Robert Curtis Smith is a hard working farm laborer in upper Mississippi. He supports a wife and eight children by driving a tractor ($3 a day top) during the farming season, by hunting rabbits in the winter. He has a borrowed guitar with which he sings of women he has loved, lost, discarded, or found worthy of erotic praise.
Unlike most of the young men of his generation, he reflects the softer style — if not always the songs — of the older blues. It is a style that bends the voice to the subtle punch of rhythmic shading of the round-hole acoustical box, and a tradition that stands in a 1:1 relationship with the facts of country life, though not revealing those facts so much as assuming they are common experience between the singer and his audience. The songs are mostly women blues but they leave the listener aware of broader discontent.

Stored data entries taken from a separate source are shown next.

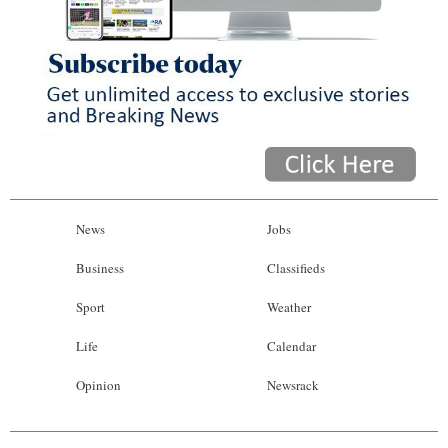
News
Jobs
Business
Classifieds
Sport
Weather
Life
Calendar
Opinion
Newsrack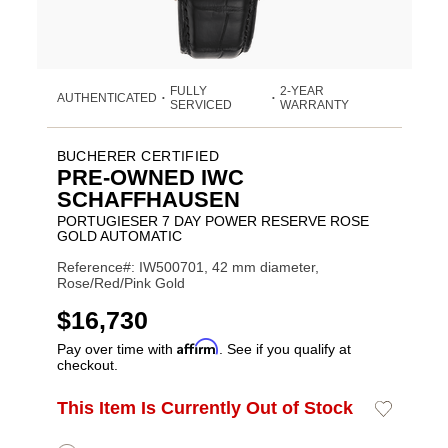
FULLY
2-YEAR
AUTHENTICATED
•
•
SERVICED
WARRANTY
BUCHERER CERTIFIED
PRE-OWNED IWC
SCHAFFHAUSEN
PORTUGIESER 7 DAY POWER RESERVE ROSE
GOLD AUTOMATIC
Reference#: IW500701, 42 mm diameter,
Rose/Red/Pink Gold
USD
$16,730
Affirm
Pay over time with
. See if you qualify at
checkout.
Promotions
ADD
This Item Is Currently Out of Stock
Add
Product
TO
to
CART
Wishlist
Actions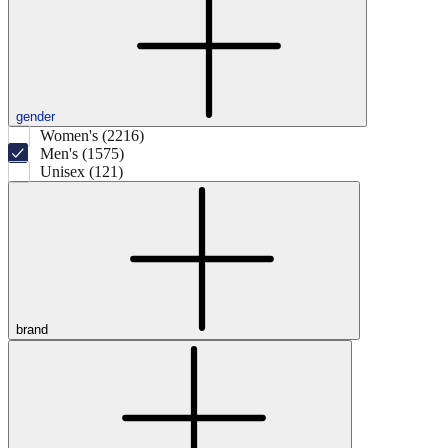
gender
Women's (2216)
Men's (1575)
Unisex (121)
brand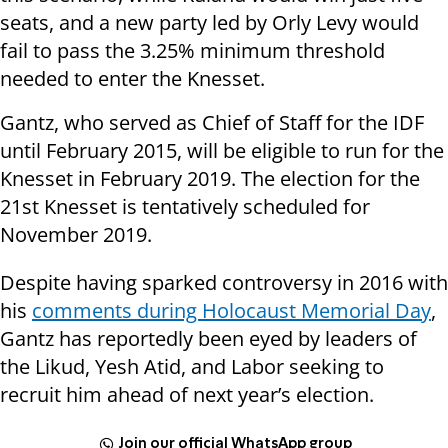
seats, and a new party led by Orly Levy would
fail to pass the 3.25% minimum threshold
needed to enter the Knesset.
Gantz, who served as Chief of Staff for the IDF
until February 2015, will be eligible to run for the
Knesset in February 2019. The election for the
21st Knesset is tentatively scheduled for
November 2019.
Despite having sparked controversy in 2016 with
his
comments during Holocaust Memorial Day
,
Gantz has reportedly been eyed by leaders of
the Likud, Yesh Atid, and Labor seeking to
recruit him ahead of next year’s election.
Join our official WhatsApp group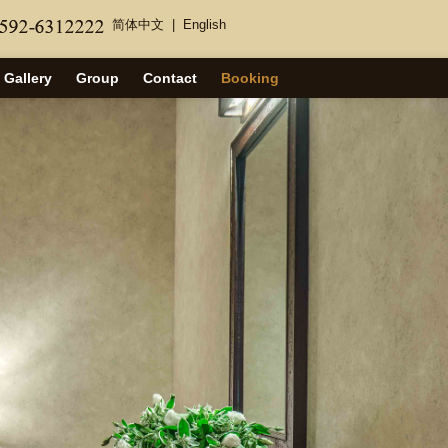
简体中文
|
English
Gallery
Group
Contact
Booking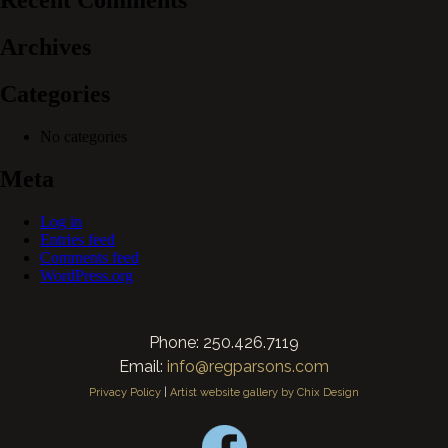
Recent Comments
Archives
Categories
No categories
Meta
Log in
Entries feed
Comments feed
WordPress.org
Phone: 250.426.7119
Email:
info@regparsons.com
Privacy Policy
|
Artist website gallery by Chix Design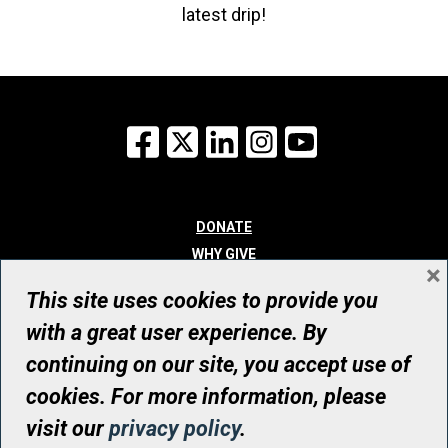
latest drip!
Facebook
X
LinkedIn
Instagram
YouTube
DONATE
WHY GIVE
×
WAYS TO GIVE
This site uses cookies to provide you
WHO WE ARE
with a great user experience. By
CONTACT
continuing on our site, you accept use of
© UHN Foundation, all rights reserved
cookies. For more information, please
Registered Canadian Charitable Organization Number: 12386 4068
visit our
privacy policy
.
RR0001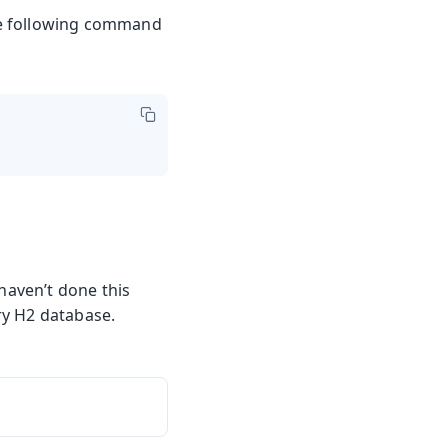
the following command
 haven’t done this
ry H2 database.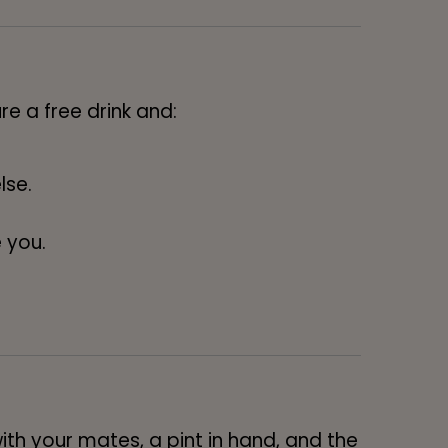
re a free drink and:
lse.
 you.
ith your mates, a pint in hand, and the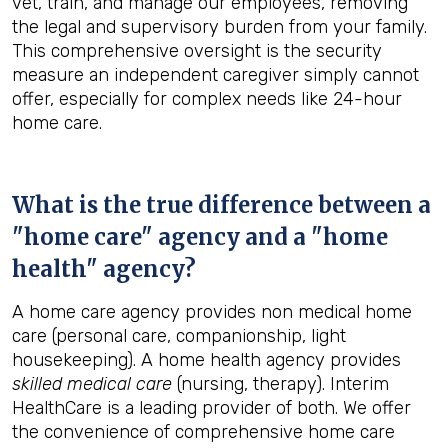
vet, train, and manage our employees, removing
the legal and supervisory burden from your family.
This comprehensive oversight is the security
measure an independent caregiver simply cannot
offer, especially for complex needs like 24-hour
home care.
What is the true difference between a
"home care" agency and a "home
health" agency?
A home care agency provides non medical home
care (personal care, companionship, light
housekeeping). A home health agency provides
skilled medical care
(nursing, therapy). Interim
HealthCare is a leading provider of both. We offer
the convenience of comprehensive home care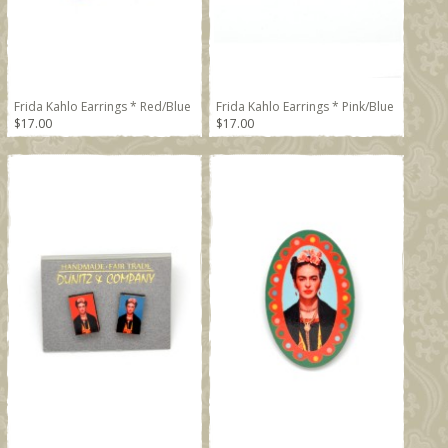
Frida Kahlo Earrings * Red/Blue
Frida Kahlo Earrings * Pink/Blue
$17.00
$17.00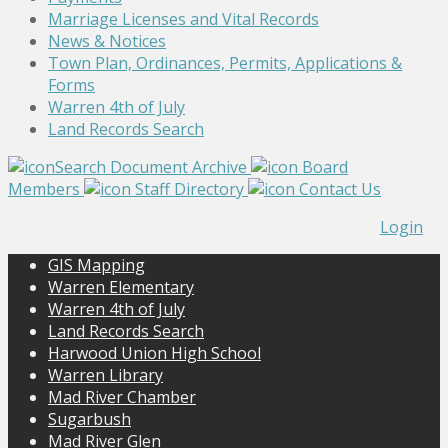
Marriage Licenses and Vital Records
News & Notices
Town Plan, Ordinances, Permits, Applications &
Forms
Warren 4th of July
Land Records Search
Search Document Archive
Board
Members
Staff Directory
Contact Us
Login
GIS Mapping
Warren Elementary
Warren 4th of July
Land Records Search
Harwood Union High School
Warren Library
Mad River Chamber
Sugarbush
Mad River Glen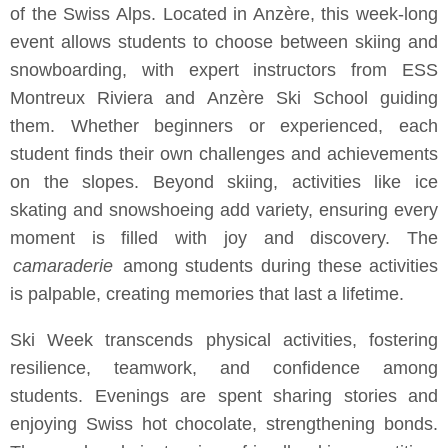
of the Swiss Alps. Located in Anzère, this week-long
event allows students to choose between skiing and
snowboarding, with expert instructors from ESS
Montreux Riviera and Anzère Ski School guiding
them. Whether beginners or experienced, each
student finds their own challenges and achievements
on the slopes. Beyond skiing, activities like ice
skating and snowshoeing add variety, ensuring every
moment is filled with joy and discovery. The
camaraderie
among students during these activities
is palpable, creating memories that last a lifetime.
Ski Week transcends physical activities, fostering
resilience, teamwork, and confidence among
students. Evenings are spent sharing stories and
enjoying Swiss hot chocolate, strengthening bonds.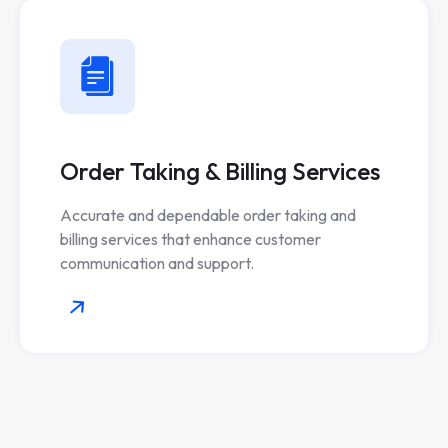
Order Taking & Billing Services
Accurate and dependable order taking and
billing services that enhance customer
communication and support.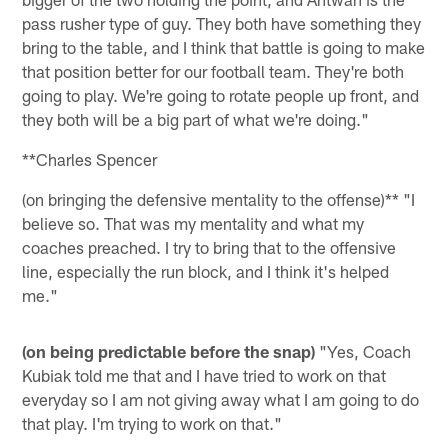
pass rusher type of guy. They both have something they
bring to the table, and I think that battle is going to make
that position better for our football team. They're both
going to play. We're going to rotate people up front, and
they both will be a big part of what we're doing."
**Charles Spencer
(on bringing the defensive mentality to the offense)** "I
believe so. That was my mentality and what my
coaches preached. I try to bring that to the offensive
line, especially the run block, and I think it's helped
me."
(on being predictable before the snap)
"Yes, Coach
Kubiak told me that and I have tried to work on that
everyday so I am not giving away what I am going to do
that play. I'm trying to work on that."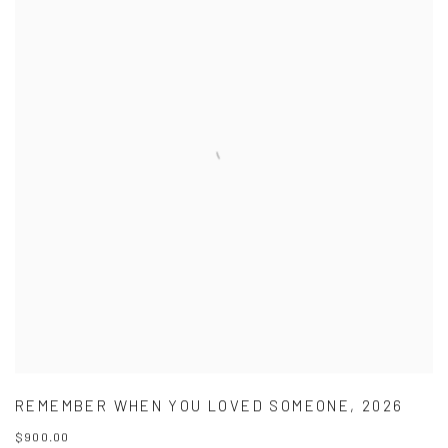
REMEMBER WHEN YOU LOVED SOMEONE
,
2026
$900.00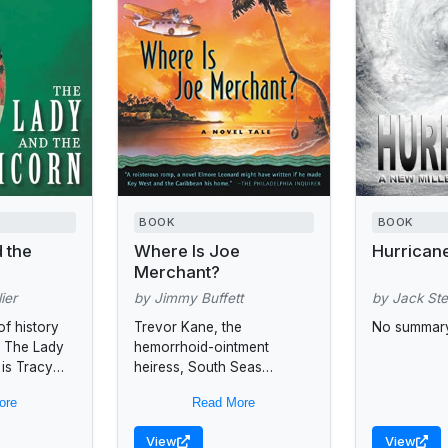
BOOK
BOOK
 the
Where Is Joe
Hurrican
Merchant?
ier
by Jimmy Buffett
by Jack St
of history
Trevor Kane, the
No summary
, The Lady
hemorrhoid-ointment
 is Tracy
heiress, South Seas
er to the
psychic Desdemona,
ore
Read More
one of the
tabloid journalist Rudy
Breno, and renegade
View
View
seaplane pilot search for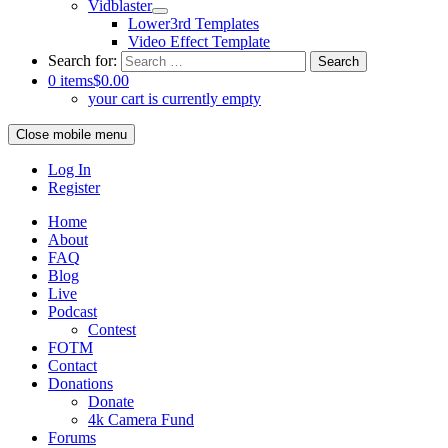
Vidblaster
Lower3rd Templates
Video Effect Template
Search for:
0 items
$0.00
your cart is currently empty
Close mobile menu
Log In
Register
Home
About
FAQ
Blog
Live
Podcast
Contest
FOTM
Contact
Donations
Donate
4k Camera Fund
Forums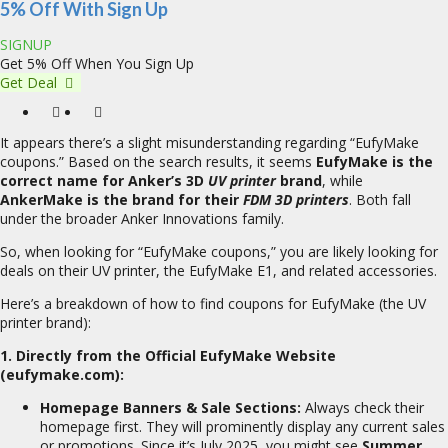
5% Off With Sign Up
SIGNUP
Get 5% Off When You Sign Up
Get Deal
It appears there’s a slight misunderstanding regarding “EufyMake
coupons.” Based on the search results, it seems
EufyMake is the
correct name for Anker’s 3D
UV printer
brand
, while
AnkerMake is the brand for their
FDM 3D printers
. Both fall
under the broader Anker Innovations family.
So, when looking for “EufyMake coupons,” you are likely looking for
deals on their UV printer, the EufyMake E1, and related accessories.
Here’s a breakdown of how to find coupons for EufyMake (the UV
printer brand):
1. Directly from the Official EufyMake Website
(eufymake.com):
Homepage Banners & Sale Sections:
Always check their
homepage first. They will prominently display any current sales
or promotions. Since it’s July 2025, you might see
Summer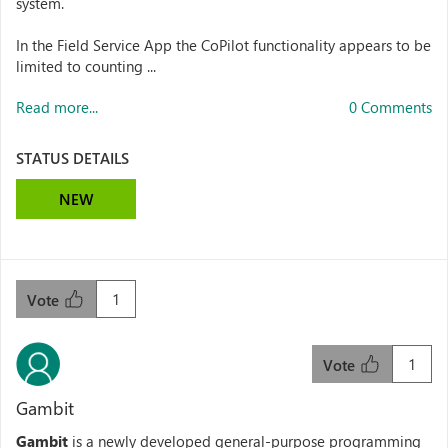
system.
In the Field Service App the CoPilot functionality appears to be
limited to counting ...
Read more...
0 Comments
STATUS DETAILS
NEW
1
Vote
1
Vote
Gambit
Gambit
is a newly developed general-purpose programming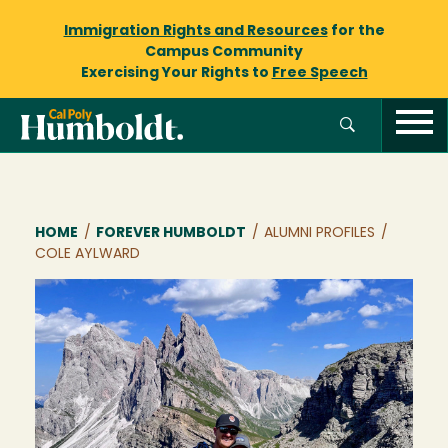
Immigration Rights and Resources
for the
Campus Community
Exercising Your Rights to
Free Speech
Breadcrumb
HOME
/
FOREVER HUMBOLDT
/
ALUMNI PROFILES
/
COLE AYLWARD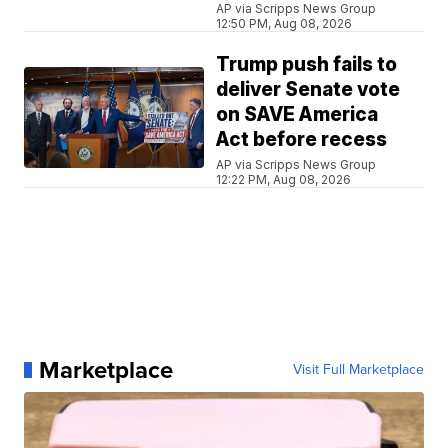
AP via Scripps News Group
12:50 PM, Aug 08, 2026
Trump push fails to
deliver Senate vote
on SAVE America
Act before recess
AP via Scripps News Group
12:22 PM, Aug 08, 2026
Marketplace
Visit Full Marketplace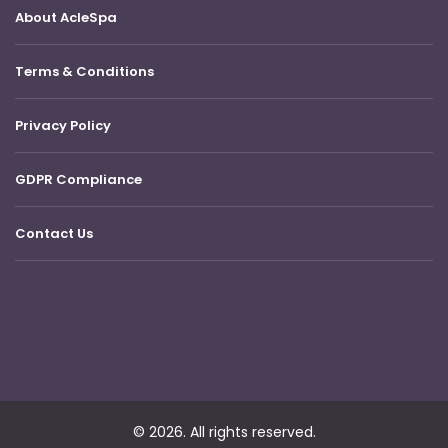
About AcleSpa
Terms & Conditions
Privacy Policy
GDPR Compliance
Contact Us
© 2026. All rights reserved.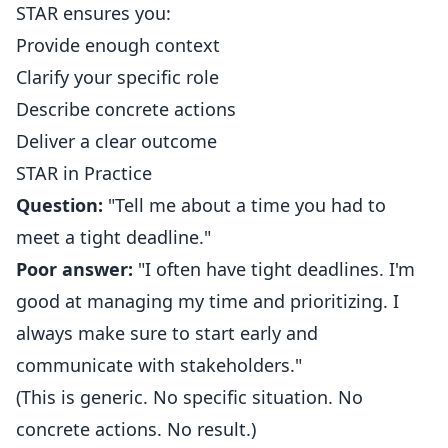
STAR ensures you:
Provide enough context
Clarify your specific role
Describe concrete actions
Deliver a clear outcome
STAR in Practice
Question:
"Tell me about a time you had to
meet a tight deadline."
Poor answer:
"I often have tight deadlines. I'm
good at managing my time and prioritizing. I
always make sure to start early and
communicate with stakeholders."
(This is generic. No specific situation. No
concrete actions. No result.)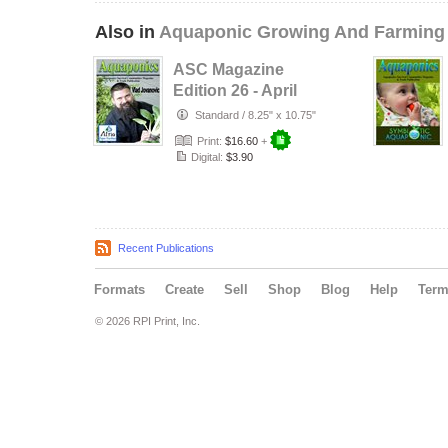
Also in
Aquaponic Growing And Farming
ASC Magazine
Edition 26 - April
2015
Standard
/
8.25" x 10.75"
Print:
$16.60
+
Digital:
$3.90
Recent Publications
Formats
Create
Sell
Shop
Blog
Help
Ter
© 2026 RPI Print, Inc.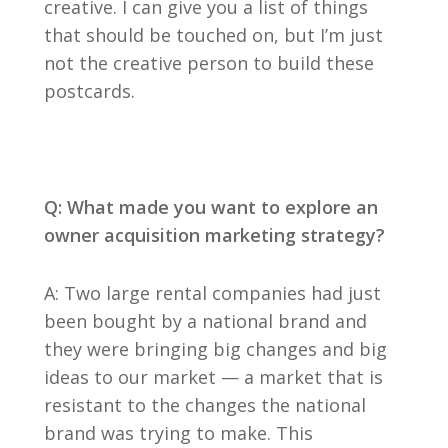
creative. I can give you a list of things
that should be touched on, but I’m just
not the creative person to build these
postcards.
Q: What made you want to explore an
owner acquisition marketing strategy?
A: Two large rental companies had just
been bought by a national brand and
they were bringing big changes and big
ideas to our market — a market that is
resistant to the changes the national
brand was trying to make. This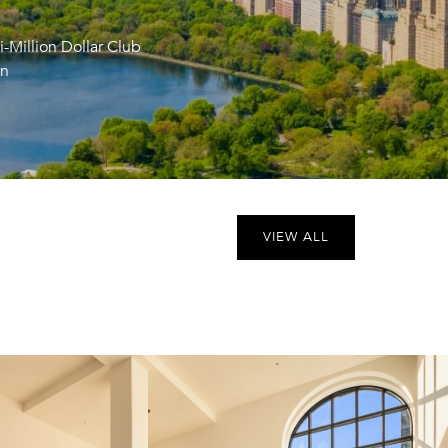
i-Million Dollar Club
an
VIEW ALL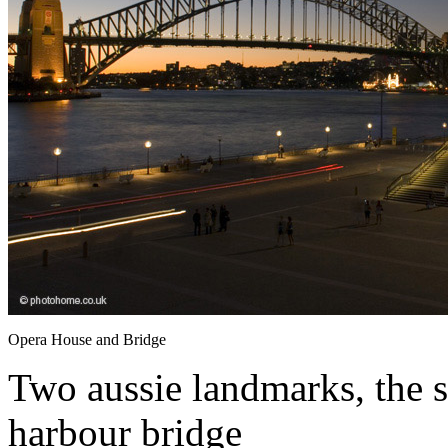
Opera House and Bridge
Two aussie landmarks, the 
harbour bridge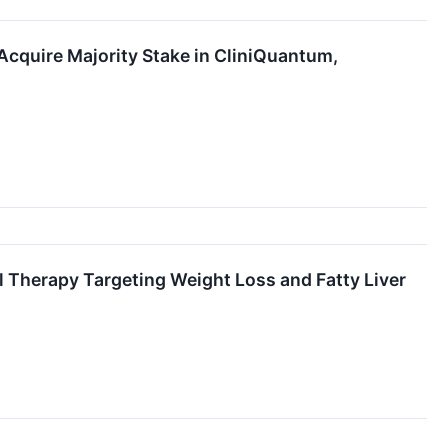
Acquire Majority Stake in CliniQuantum,
l Therapy Targeting Weight Loss and Fatty Liver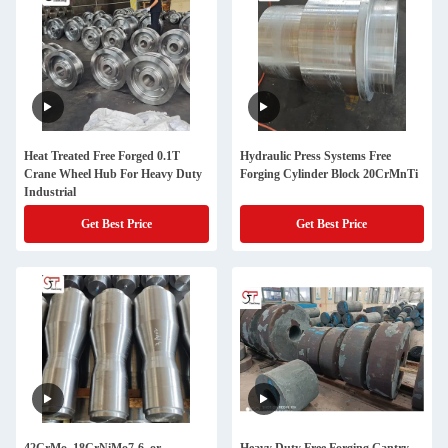
Heat Treated Free Forged 0.1T
Hydraulic Press Systems Free
Crane Wheel Hub For Heavy Duty
Forging Cylinder Block 20CrMnTi
Industrial
Get Best Price
Get Best Price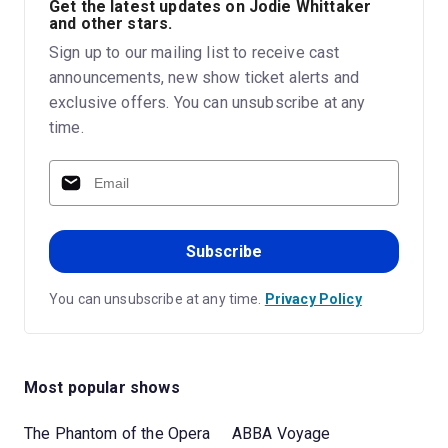
Get the latest updates on Jodie Whittaker
and other stars.
Sign up to our mailing list to receive cast
announcements, new show ticket alerts and
exclusive offers. You can unsubscribe at any
time.
Subscribe
You can unsubscribe at any time.
Privacy Policy
Most popular shows
The Phantom of the Opera
ABBA Voyage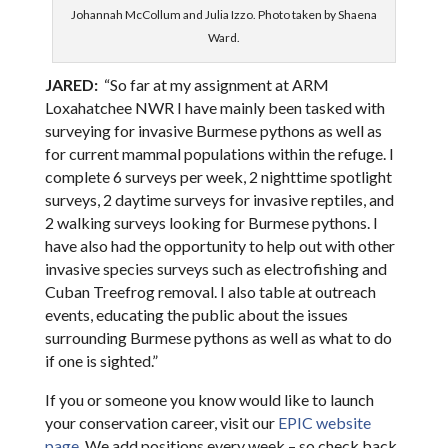
Johannah McCollum and Julia Izzo. Photo taken by Shaena
Ward.
JARED:
“So far at my assignment at ARM
Loxahatchee NWR I have mainly been tasked with
surveying for invasive Burmese pythons as well as
for current mammal populations within the refuge. I
complete 6 surveys per week, 2 nighttime spotlight
surveys, 2 daytime surveys for invasive reptiles, and
2 walking surveys looking for Burmese pythons. I
have also had the opportunity to help out with other
invasive species surveys such as electrofishing and
Cuban Treefrog removal. I also table at outreach
events, educating the public about the issues
surrounding Burmese pythons as well as what to do
if one is sighted.”
If you or someone you know would like to launch
your conservation career, visit our
EPIC website
page
. We add positions every week – so check back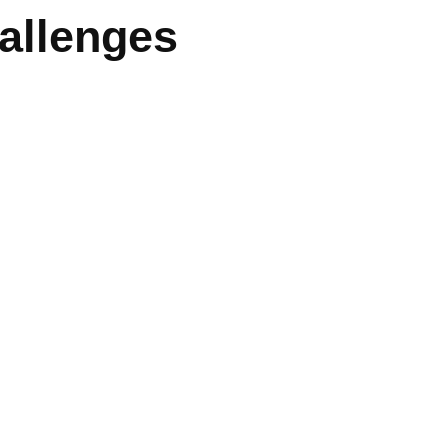
allenges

Smith is a dismally underprivileged working man who was born, raised and helplessly lives yet in the Yazoo basin country of Mississippi. Only 31 years old at the time this album was recorded, Smith’s musical growth was somewhat apart from the era of the great Delta bluesmen which produced such intense personalities as Charlie Patton, Tommy McClennan, Muddy Waters, and Robert Johnson. By the time Smith began playing in 1948, the first great blast of the electric guitar was being heard in the rhythm-and-blues boom. THe older Mississippi players had died, one off, or stopped playing to seek grace with the Baptist Church. Most of the younger men were clustered around 40-watt amplifiers on Chicago’s South Side.